【九州地震】田村長官、訪日旅行への影響を懸念

  • 2016年4月20日

 観光庁長官の田村明比古氏は4月20日に開催した業界誌向けの会見において、14日夜に熊本で発生した地震による訪日外国人旅行者の減少に懸念を示した。地震を理由とするキャンセル数については未だ全体を把握できていないが、九州への訪問者が多い韓国の大手旅行会社へのヒアリングによれば、すでに約3000人が九州旅行をキャンセルしたという。田村氏は「(他の地域についてはそれほどではないが)九州旅行のキャンセルはかなり出ている」と語った。

 その上で「地震が続いているなか、被災地の観光は難しいが、被災していない地域については『被災していない』という情報を伝えていかなければならない」と強調。「東日本大震災の経験を踏まえて、震災による(風評被害の)ダメージを最小限にする努力について考えていく必要がある」と語った。

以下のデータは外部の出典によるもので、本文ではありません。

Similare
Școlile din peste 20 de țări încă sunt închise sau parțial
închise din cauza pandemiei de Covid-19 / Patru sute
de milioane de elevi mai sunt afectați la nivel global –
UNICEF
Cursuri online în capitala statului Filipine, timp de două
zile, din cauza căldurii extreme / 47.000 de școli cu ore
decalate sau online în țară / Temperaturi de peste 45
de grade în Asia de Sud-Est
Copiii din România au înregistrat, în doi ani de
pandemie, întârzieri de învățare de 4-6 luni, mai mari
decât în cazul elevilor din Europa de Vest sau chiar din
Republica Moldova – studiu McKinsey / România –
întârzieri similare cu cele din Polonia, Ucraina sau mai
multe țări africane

 田村氏は震災時の外国人に対する情報発信について「大手の観光関係企業でも、自社の情報を英語で発信できていない」と指摘し、改善の必要がある旨を強調した。日本政府観光局(JNTO)では現在、グローバルサイトで地震発生情報や交通機関各社の状況などを英語で提供しているが、JNTOが英訳をしなければならない情報もあるという。

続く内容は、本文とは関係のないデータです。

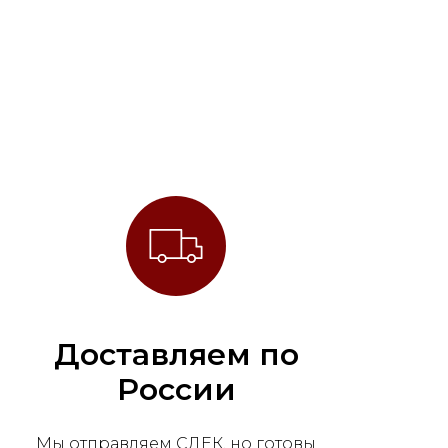
Доставляем по
России
Мы отправляем СДЕК, но готовы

 また、JNTOのウェブサイトや、緊急地震速報をプッシュ配信する外国人旅行者向けアプリ「Safety tips」などのツールについても「外国人に見てもらうためにどうするかが課題」と語り、認知度などを検証していく考えを示した。

 そのほかには、地震により被害を受けた温泉旅館などの施設に対するサポートについて言及。当面の生活費や施設の再建費用などについて「融資などのメニューを中小企業庁と連携して作っていくことになるだろう」と説明した。